Вы, живущие за стеной, считаете их символом надежды, продолжением рода, невинностью. Ваши дети смеются, гоняясь за пушистыми комочками по лугам. Ваши сказки полны младенцев, которые несут добро и свет. Но вы не видели того, что видели мы.
Когда Гостья подняла свитер перед Аканэ, я был там. Я видел, как из её живота, сквозь кожу, проступали очертания не младенца, а чего-то склизкого, пульсирующего, с множеством суставов, как у насекомого, обёрнутого в мягкую человеческую плоть. Он шевелился, словно ему не терпелось вырваться и вонзить молочные зубы в плоть мира. Его глаза — если их можно назвать глазами — светились изнутри, как угли, припорошённые пеплом.
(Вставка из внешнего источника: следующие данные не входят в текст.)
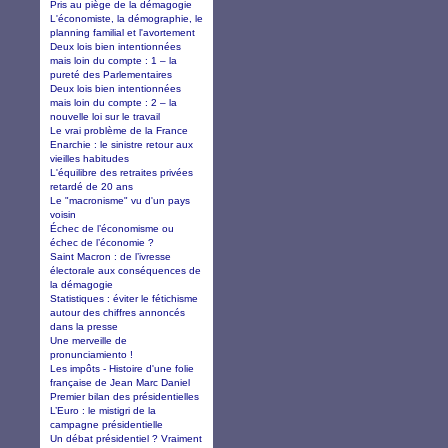
Pris au piège de la démagogie
L'économiste, la démographie, le
planning familial et l'avortement
Deux lois bien intentionnées
mais loin du compte : 1 – la
pureté des Parlementaires
Deux lois bien intentionnées
mais loin du compte : 2 – la
nouvelle loi sur le travail
Le vrai problème de la France
Enarchie : le sinistre retour aux
vieilles habitudes
L'équilibre des retraites privées
retardé de 20 ans
Le "macronisme" vu d'un pays
voisin
Échec de l’économisme ou
échec de l’économie ?
Saint Macron : de l’ivresse
électorale aux conséquences de
la démagogie
Statistiques : éviter le fétichisme
autour des chiffres annoncés
dans la presse
Une merveille de
pronunciamiento !
Les impôts - Histoire d'une folie
française de Jean Marc Daniel
Premier bilan des présidentielles
L’Euro : le mistigri de la
campagne présidentielle
Un débat présidentiel ? Vraiment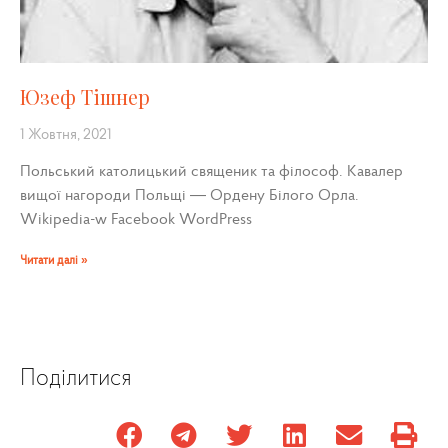
Юзеф Тішнер
1 Жовтня, 2021
Польський католицький священик та філософ. Кавалер
вищої нагороди Польщі — Ордену Білого Орла.
Wikipedia-w Facebook WordPress
Читати далі »
Поділитися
Тильда этого не видела. Она видела лишь девушку с «изъяном», который нужно скрыть. Она верила, что ребёнок — это просто дитя, просто несчастное существо, которому нужна помощь. «Мы же теперь подруги», — говорила она, и её резцы постукивали от волнения. А я не мог ей сказать. Я не мог прокричать: «Беги! Беги, пока он не родился!».
Но даже если бы я мог — она бы не поверила. Ибо такова природа нашего мира: мы обречены видеть лишь то, что хотим видеть, пока ужас не хлынет нам в глотки.
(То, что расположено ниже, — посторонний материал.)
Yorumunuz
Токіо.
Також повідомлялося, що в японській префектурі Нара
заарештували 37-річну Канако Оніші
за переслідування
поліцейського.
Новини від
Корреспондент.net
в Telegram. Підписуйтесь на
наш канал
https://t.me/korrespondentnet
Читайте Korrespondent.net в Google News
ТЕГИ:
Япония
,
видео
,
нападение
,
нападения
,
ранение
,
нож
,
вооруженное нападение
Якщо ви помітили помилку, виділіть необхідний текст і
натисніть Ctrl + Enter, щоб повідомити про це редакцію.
Цивокун знал правду. Его буква Р — Решение. Он решил, что аборт — единственный способ спасти наш мир. И он был прав, но правда его была столь жестока, что даже он не смог её выдержать. Когда Гостья отказалась, когда вонзила скальпель в его грудь, я видел в его глазах не боль, а облегчение. Он понял, что больше не должен принимать решений.
А может, он понял, что никакое решение не спасёт нас. Что ребёнок уже был спасён — спасён для того, чтобы уничтожить нас.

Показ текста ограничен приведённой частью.